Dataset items
%%
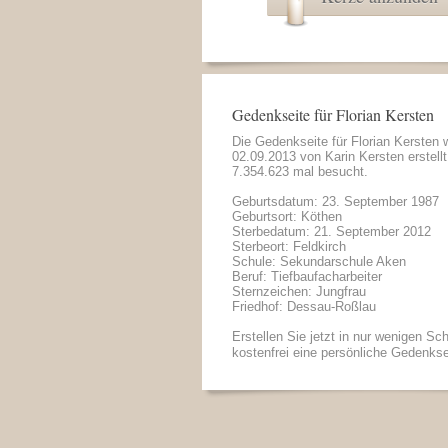
Gedenkseite für Florian Kersten
Die Gedenkseite für Florian Kersten
02.09.2013 von
Karin Kersten
erstell
7.354.623 mal besucht.
Geburtsdatum: 23. September 1987
Geburtsort: Köthen
Sterbedatum: 21. September 2012
Sterbeort: Feldkirch
Schule: Sekundarschule Aken
Beruf: Tiefbaufacharbeiter
Sternzeichen: Jungfrau
Friedhof: Dessau-Roßlau
Erstellen Sie jetzt in nur wenigen Sch
kostenfrei eine persönliche Gedenkse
%%
- _PROBLEM TO SOLVE_
Retype, exactly as written, each line from the one that has "Die Gedenkseite für Florian Kersten" to the bottom of the entries above, and include both of those lines.

- _PROBLEM SOLUTION_
Die Gedenkseite für Florian Kersten
02.09.2013 von
Karin Kersten
erstell
7.354.623 mal besucht.
Geburtsdatum: 23. September 1987
Geburtsort: Köthen
Sterbedatum: 21. September 2012
Sterbeort: Feldkirch
Schule: Sekundarschule Aken
Beruf: Tiefbaufacharbeiter
Sternzeichen: Jungfrau
Friedhof: Dessau-Roßlau
Erstellen Sie jetzt in nur wenigen Sch
kostenfrei eine persönliche Gedenkse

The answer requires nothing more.